_Task prompt_
Copy each line that contains the string "بیشتر", taking them from the material.

_Source data_
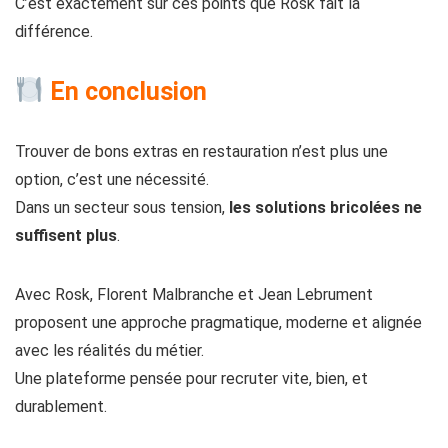
C’est exactement sur ces points que Rosk fait la
différence.
En conclusion
Trouver de bons extras en restauration n’est plus une
option, c’est une nécessité.
Dans un secteur sous tension,
les solutions bricolées ne
suffisent plus
.
Avec Rosk, Florent Malbranche et Jean Lebrument
proposent une approche pragmatique, moderne et alignée
avec les réalités du métier.
Une plateforme pensée pour recruter vite, bien, et
durablement.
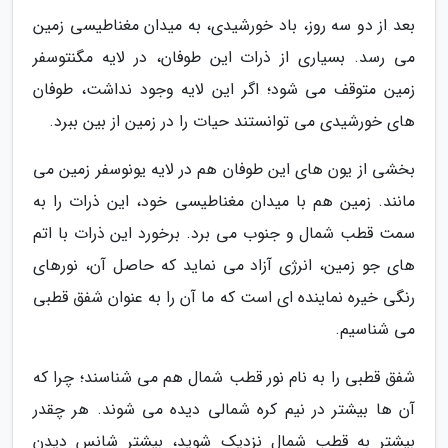
بعد از دو سه روز، باد خورشیدی، به میدان مغناطیسی زمین
می رسد. بسیاری از ذرات این طوفان، در لایه مگنتوسفر
زمین متوقف می شود؛ اگر این لایه وجود نداشت، طوفان
های خورشیدی می توانستند حیات را در زمین از بین ببرد.
بخشی از یون های این طوفان هم در لایه یونوسفر زمین می
مانند. زمین هم با میدان مغناطیسی خود، این ذرات را به
سمت قطب شمال و جنوب می برد. برخورد این ذرات با اتم
های جو زمین، انرژی آزاد می نماید که حاصل آن، نورهای
رنگی خیره نماینده ای است که ما آن را به عنوان شفق قطبی
می شناسیم.
شفق قطبی را به نام نور قطب شمال هم می شناسند؛ چرا که
آن ها بیشتر در نیم کره شمالی دیده می شوند. هر چقدر
بیشتر به قطب شمال نزدیک شوید، بیشتر شانس دیدن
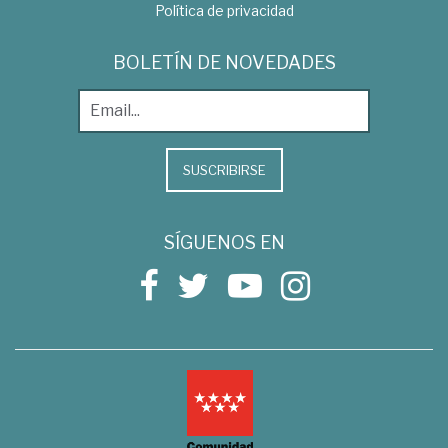
Política de privacidad
BOLETÍN DE NOVEDADES
SUSCRIBIRSE
SÍGUENOS EN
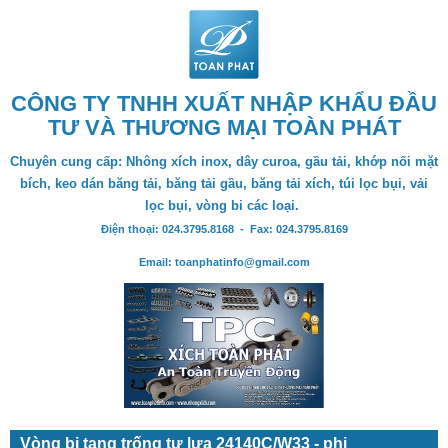
CÔNG TY TNHH XUẤT NHẬP KHẨU ĐẦU
TƯ VÀ THƯƠNG MẠI TOÀN PHÁT
Chuyên cung cấp: Nhông xích inox, dây curoa, gầu tải, khớp nối mặt
bích, keo dán băng tải, băng tải gầu, băng tải xích, túi lọc bụi, vải
lọc bụi, vòng bi các loại.
Điện thoại: 024.3795.8168 - Fax: 024.3795.8169
Email: toanphatinfo@gmail.com
Vòng bi tang trống tự lựa 24140C/W33 - phi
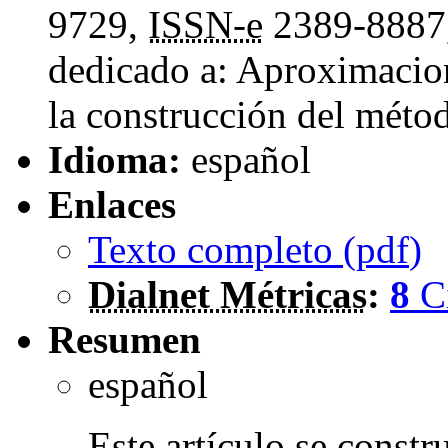
9729,
ISSN-e
2389-8887
dedicado a: Aproximacion
la construcción del méto
Idioma:
español
Enlaces
Texto completo (
pdf
)
Dialnet Métricas
:
8
C
Resumen
español
Este artículo se constru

_Solution_
آن ها بیشتر در نیم کره شمالی دیده می شوند. هر چقدر
بیشتر به قطب شمال نزدیک شوید، بیشتر شانس دیدن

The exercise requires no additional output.